Je termine « Plumes d’Ange », le deuxième volet du travail autobiographique entrepris par Martin Winckler après « Légendes » dont j’avais rendu compte ici.

Ce livre m’a un peu déçu. Je le trouve décidément trop étiré, plus de six cent pages. Il aurait eu plus de force en étant moitié plus court. La reprise en intégral d’interviews sur cassette, de lettres ou mails reçus, de textes plus anciens est souvent fastidieuse. On comprend à quoi cela correspond, il y a la volonté de faire entendre la voix d’Ange lui-même en donnant sa parole dans toute son épaisseur avec ses longueurs, ses hésitations, ses redites, il y a la volonté aussi de traquer au plus près le processus de construction de la mémoire dont le livre est le produit. Certes. Mais du coup il y a des pages que j’ai lues un peu en diagonale et ça je n’aime pas du tout, c’est signe que je n’étais pas toujours accroché.

C’est assez dans la façon d’écrire de Winckler qui aime écrire long, détaillé, minutieux mais le processus de rédaction du livre contribue à accentuer cette tendance. Ce texte a d’abord été conçu sous forme de feuilleton mis en ligne sur le site de l’éditeur. Ce qui a d’ailleurs des aspects passionnants : des interactions avec les lecteurs se font dont certains participent à l’avancée même du livre en remettant en contact des membres éloignés de la famille, en articulant sans cesse le présent du livre qui s’écrit avec le passé à faire revivre. Tout ça donne un matériau d’une grande richesse qu’il aurait fallu retravailler, élaguer, transformer pour aboutir à un livre plus concentré, plus dense.

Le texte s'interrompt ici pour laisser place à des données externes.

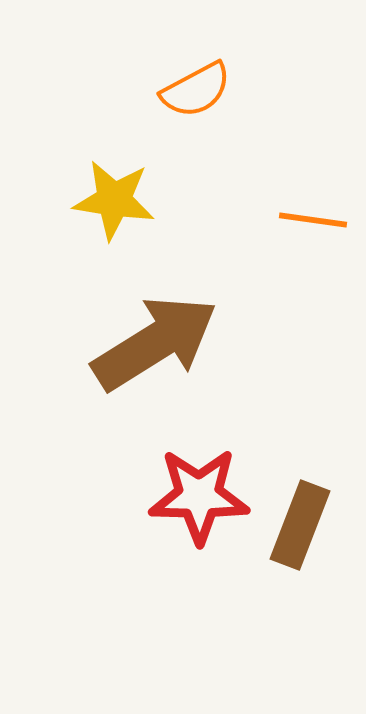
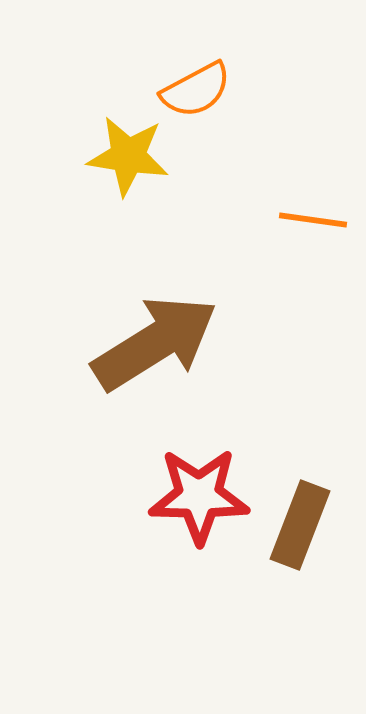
yellow star: moved 14 px right, 44 px up
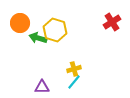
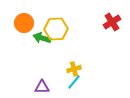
orange circle: moved 4 px right
yellow hexagon: moved 1 px right, 1 px up; rotated 20 degrees counterclockwise
green arrow: moved 4 px right
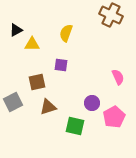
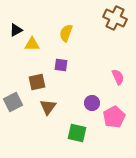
brown cross: moved 4 px right, 3 px down
brown triangle: rotated 36 degrees counterclockwise
green square: moved 2 px right, 7 px down
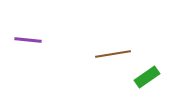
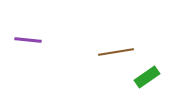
brown line: moved 3 px right, 2 px up
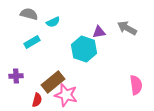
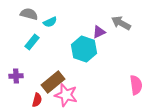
cyan semicircle: moved 3 px left
gray arrow: moved 6 px left, 5 px up
purple triangle: rotated 16 degrees counterclockwise
cyan rectangle: rotated 21 degrees counterclockwise
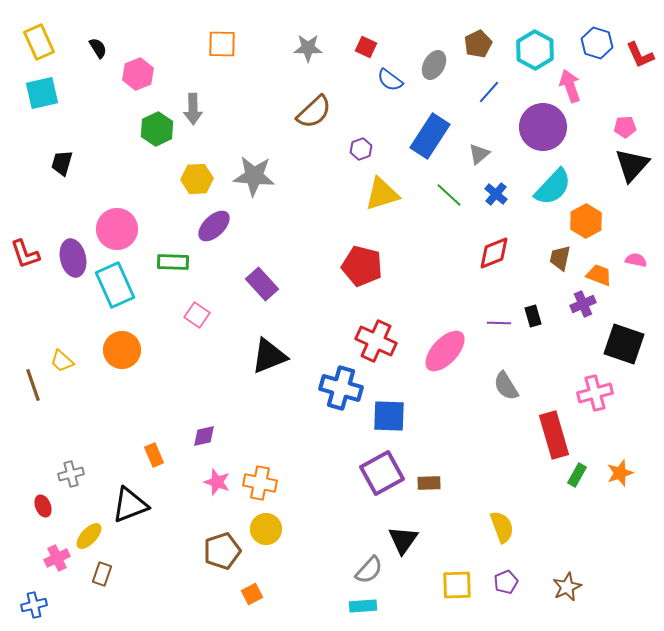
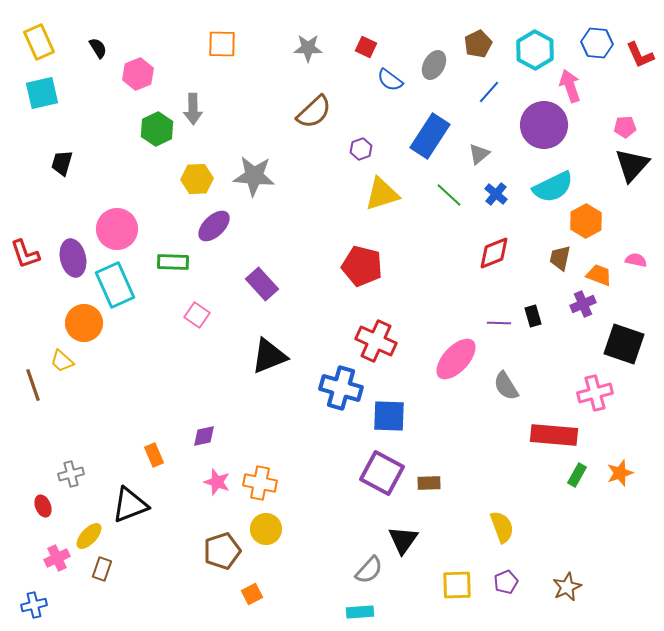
blue hexagon at (597, 43): rotated 12 degrees counterclockwise
purple circle at (543, 127): moved 1 px right, 2 px up
cyan semicircle at (553, 187): rotated 21 degrees clockwise
orange circle at (122, 350): moved 38 px left, 27 px up
pink ellipse at (445, 351): moved 11 px right, 8 px down
red rectangle at (554, 435): rotated 69 degrees counterclockwise
purple square at (382, 473): rotated 33 degrees counterclockwise
brown rectangle at (102, 574): moved 5 px up
cyan rectangle at (363, 606): moved 3 px left, 6 px down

Cela dit il y a beaucoup de richesse dans ce livre et globalement je l’ai lu avec intérêt malgré mes réserves, avec émotion dans certaines pages. L’ensemble d’abord est un bel et émouvant hommage au père, à sa personnalité, comme à son histoire. On comprend mieux aussi d’où Winckler tient les valeurs (en premier lieu le respect du malade) qu’il a mise en œuvre dans sa propre pratique médicale et on apprend beaucoup sur la médecine du milieu du siècle précédent. Les pages les plus intéressantes sont celles où il met en relation sa propre histoire y compris dans les phases difficiles qu’il a connu avec son rapport au père et l’élucidation qu’il en a fait progressivement. Par là il touche à des questions universelles à laquelle chacun d’entre nous sous une forme ou une autre est confronté.

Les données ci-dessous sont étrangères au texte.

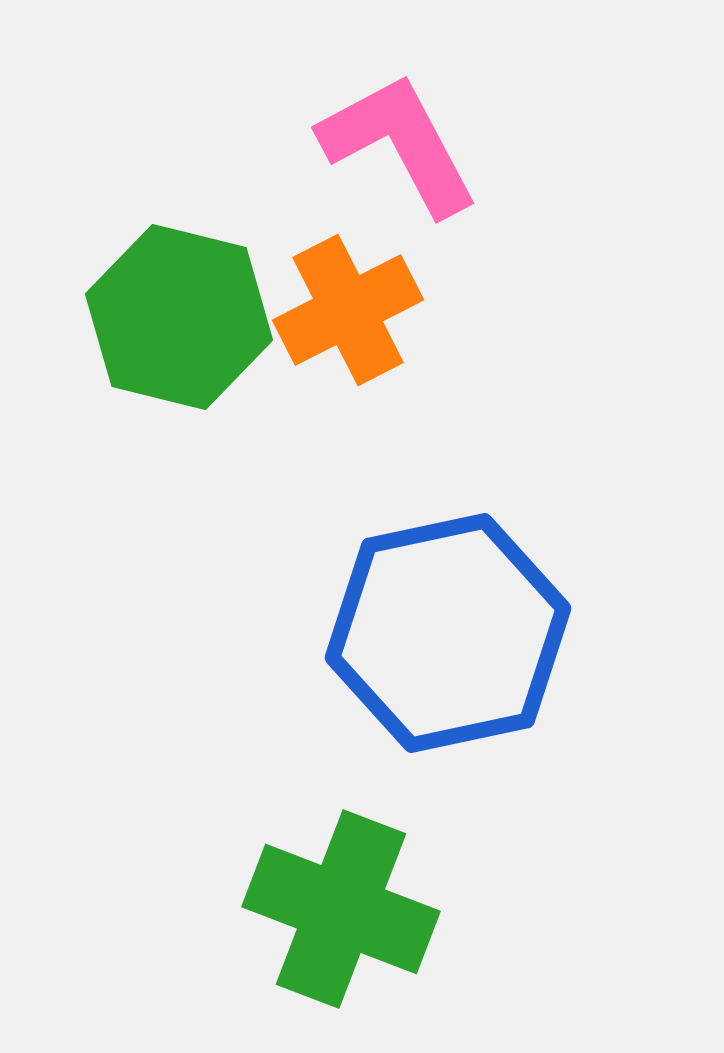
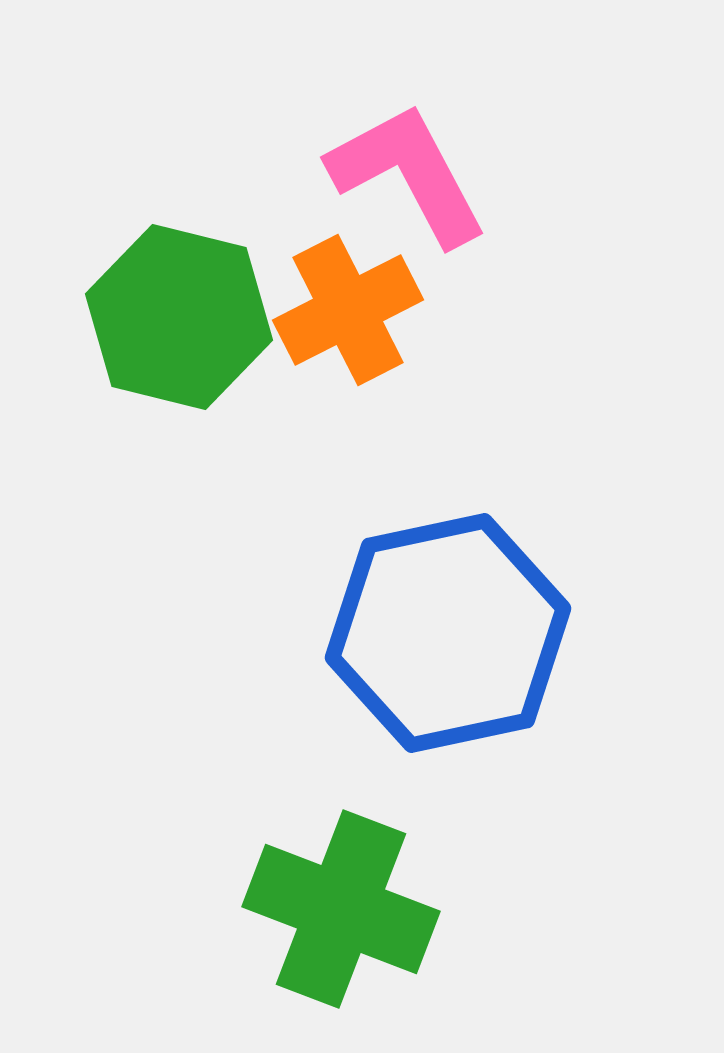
pink L-shape: moved 9 px right, 30 px down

C’est là aussi ce qui m’a laissé un peu sur ma faim. Tout semble converger vers l’élucidation de certains secrets de famille. De ceux-là finalement il n’est rien dit, certes on peut imaginer certaines choses, en deviner par soi-même mais là justement on en aurait voulu un peu plus. Non pas nécessairement en terme de détails biographiques mais plutôt par une élucidation en profondeur de ce qui à travers cela s’est joué pour la famille et pour Martin lui-même.

C’est là peut-être le sujet manqué du livre, peut-être est-ce cela qui aurait surgi d’une reprise à distance de tous ces matériaux, ils me semblent être la matrice d’un autre livre qui pourrait à la fois être plus court et aller plus au fond.

Martin Winckler dirait sans doute que ce n’était pas son projet, que ce qui l’intéressait c’était de donner à découvrir l’atelier même de sa remémoration et de sa création. Sans doute mais moi j’aurais préféré aussi autre chose.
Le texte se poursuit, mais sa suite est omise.